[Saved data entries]
========================================

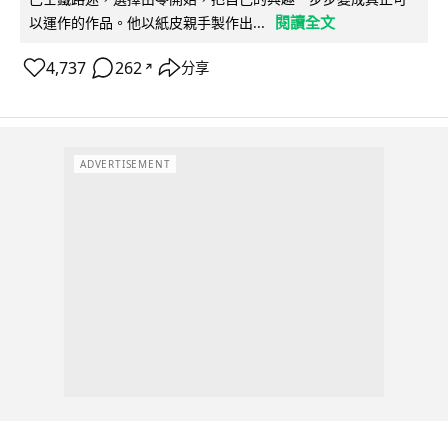
閱讀全文
以運作的作品。他以紙皮親手製作出...
4,737
262
分享
↗
ADVERTISEMENT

========================================

An exact copy of the records above is required, leaving out the pictures.

## ANSWER TO THE EXERCISE:
閱讀全文
以運作的作品。他以紙皮親手製作出...
4,737
262
分享
↗
ADVERTISEMENT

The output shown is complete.